It Runs in the Fam

October 16th, 2008 | Category: haunted houses,Shit about me

My brother Corey was home from college over the weekend and we had hi-falutin’ plans to get crunk, slap some bare asses, prance under a shower of Benjamins. In other words, we had tentative plans to go to a haunted house.

I met him at our mom’s house Sunday night, and he informed me that his friend Dave was on his way. In waiting, we stood in the doorway of the garage while my mom blabbered on about BlogTV, MySpace, tarot card readings and her spiritual advisors. “They want to have tea parties!” she giggled, joy-riding on the crazy train like she so often does. And then, “Oh, my favorite knife!” as she plucked a paring knife from the garage wall. True story. (Listen, I grew up in this house so a random wall-wedged knife isn’t too shocking.)

Ignoring her attention-deficient outburst, Corey chose that moment to tell me that he wasn’t driving. This did not make me a happy muffin. I whined things like, I have a car seat in there!, and But I always have to drive!, and But I’m really fucking drunk from huffing formaldehyde! Corey shrugged and stood his ground.

Dave arrived and Corey began walking over to my car. “I was serious about the car seat, dude. I don’t know how to take it out,” I called after him. (This is not a lie. I fail at motherhood.) Corey, remaining undeterred, jutted his lower lip and made his eyes have the pleading look of an orphan begging for more crust. So I batted at the damn car seat two or four times, and Corey and Dave both made feeble attempts, but even Henry blathering instructions via speaker phone proved to be about as helpful as a retard reciting the Kama Sutra in Swahili to a eunuch. Meanwhile, my mom just stood around and laughed, hiccuping on her psychosis.

“Dave, it’s not so bad, right? You can sit next to it, right?” The car seat is smack dab in the middle of the backseat, so no matter which side you sit on, you’re getting a hard plastic hug to your ribs. Dave was all, “Whatever, it’s ok. Let’s just go.”

So then we picked up their friend K.C., who sweetly lied and said she was so cozy back there, like it was an arm rest made from cotton candy and clouds. Dave chimed in that he had even forgotten it was there. I have sat back there before. Granted, it’s much worse and way more painful when the seat’s keeper is strapped in, but even when Chooch is being docile (yeah, that’s never), it is not a comfortable traveling condition.

Anyway, I tried to let it go and have a good time when we arrived at Demon House. Since it was a Sunday, there was hardly any wait at all and we ended up being the last group to go through. There were some legitimate scares, K.C. accidentally smacked my boob and then talked about it for a full five minutes, and I coveted all the Satanic art work. Some dude with a hooded face kept droning, “Igor wants your soulllll!” all up in my thang but I just laughed and said, “Yeah good one. The devil already has my soul.” Stupid ass.
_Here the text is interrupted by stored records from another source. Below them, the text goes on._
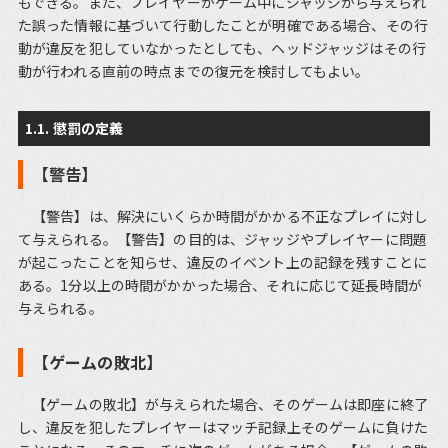
もできる。また、プレイヤーがゲーム中にジャッジから与えられ
た誤った情報に基づいて行動したことが明確である場合、その行
動が違反を犯していなかったとしても、ヘッドジャッジはその行
動が行われる直前の時点までの復元を検討してもよい。
1.1. 懲罰の定義
【警告】
【警告】は、解決にいくらか時間がかかる不正なプレイに対し
て与えられる。【警告】の目的は、ジャッジやプレイヤーに問題
が起こったことを知らせ、違反のイベント上の記録を残すことに
ある。1分以上の時間がかかった場合、それに応じて延長時間が
与えられる。
【ゲームの敗北】
【ゲームの敗北】が与えられた場合、そのゲームは即座に終了
し、違反を犯したプレイヤーはマッチ記録上そのゲームに負けた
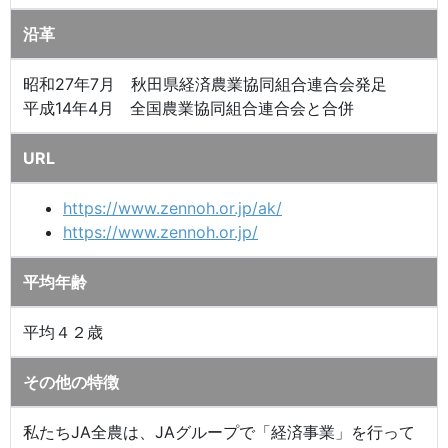
沿革
昭和27年7月 秋田県経済農業協同組合連合会発足
平成14年4月 全国農業協同組合連合会と合併
URL
https://www.zennoh.or.jp/ak/
https://www.zennoh.or.jp/
平均年齢
平均４２歳
その他の特徴
私たちJA全農は、JAグループで「経済事業」を行って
But still, I feel like I would have had more fun if Corey had driven!

Of course I refused to let it go. I was intoxicated off annoyance. I’m Erin Appledale (Corey ridiculed my name choice, by the way, during the drive to Demon House. The drive in which he did not drive, but rode comfortably in the passenger seat. It reminded me of another bonus of the name change: lengthening the distance from my family.) and everyone knows that Appledales like to drunk rollerskate, fellate exotic things, and dwell on every small bump in the road. Sometimes we go hog wild and drunk rollerskate over those bumps while doing the fellating.

After I came home that night, I was recounting the horror of the car seat to Henry. “I can’t believe he made them ride like that, he’s so mean to his friends,” I scoffed.

Henry laughed. I mean he LAUGHED, and then said, “Wow, sounds like someone else I know.”